▸ **The problem**
Search the entries for the word "direkte" and report each line that has it.

▸ **Record excerpts**
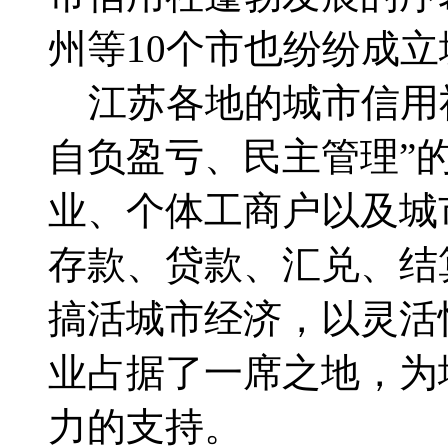
州等10个市也纷纷成
江苏各地的城市信用社
自负盈亏、民主管理”
业、个体工商户以及城
存款、贷款、汇兑、结
搞活城市经济，以灵活
业占据了一席之地，为
力的支持。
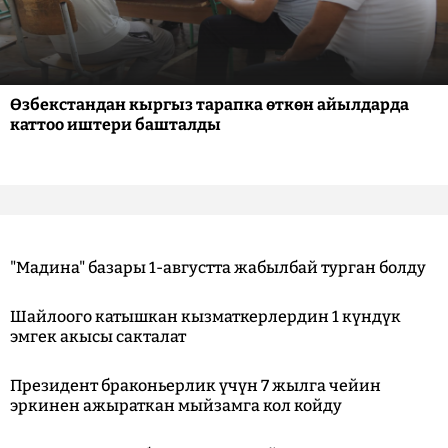
Өзбекстандан кыргыз тарапка өткөн айылдарда
каттоо иштери башталды
"Мадина" базары 1-августта жабылбай турган болду
Шайлоого катышкан кызматкерлердин 1 күндүк
эмгек акысы сакталат
Президент браконьерлик үчүн 7 жылга чейин
эркинен ажыраткан мыйзамга кол койду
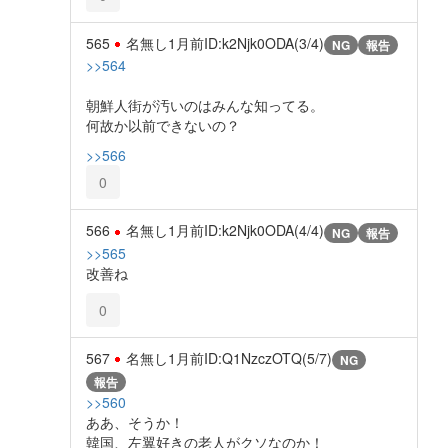
565
名無し
1月前
ID:k2Njk0ODA(3/4)
NG
報告
>>564
朝鮮人街が汚いのはみんな知ってる。
何故か以前できないの？
>>566
0
566
名無し
1月前
ID:k2Njk0ODA(4/4)
NG
報告
>>565
改善ね
0
567
名無し
1月前
ID:Q1NzczOTQ(5/7)
NG
報告
>>560
ああ、そうか！
韓国、左翼好きの老人がクソなのか！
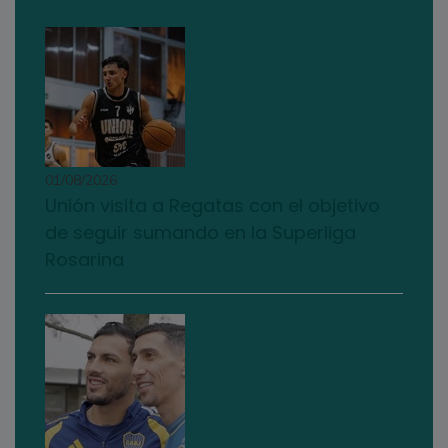
01/08/2026
Unión visita a Regatas con el objetivo
de seguir sumando en la Superliga
Rosarina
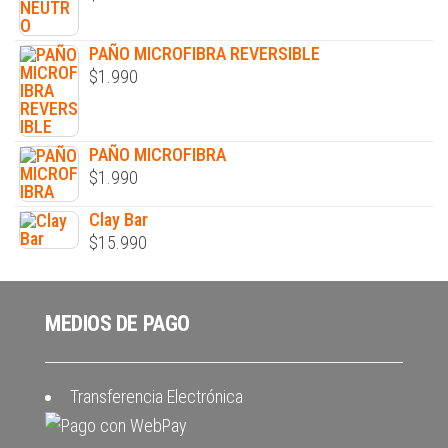
PAÑO MICROFIBRA REVERSIBLE
$
1.990
PAÑO MICROFIBRA
$
1.990
Clay Bar
$
15.990
MEDIOS DE PAGO
Transferencia Electrónica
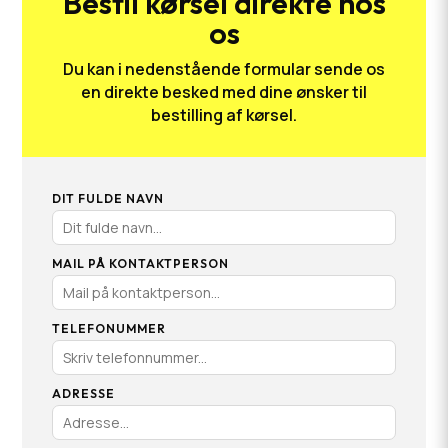
Bestil kørsel direkte hos
os
Du kan i nedenstående formular sende os
en direkte besked med dine ønsker til
bestilling af kørsel.
DIT FULDE NAVN
MAIL PÅ KONTAKTPERSON
TELEFONUMMER
ADRESSE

▸ **Result of this task**
Bestil kørsel direkte hos
en direkte besked med dine ønsker til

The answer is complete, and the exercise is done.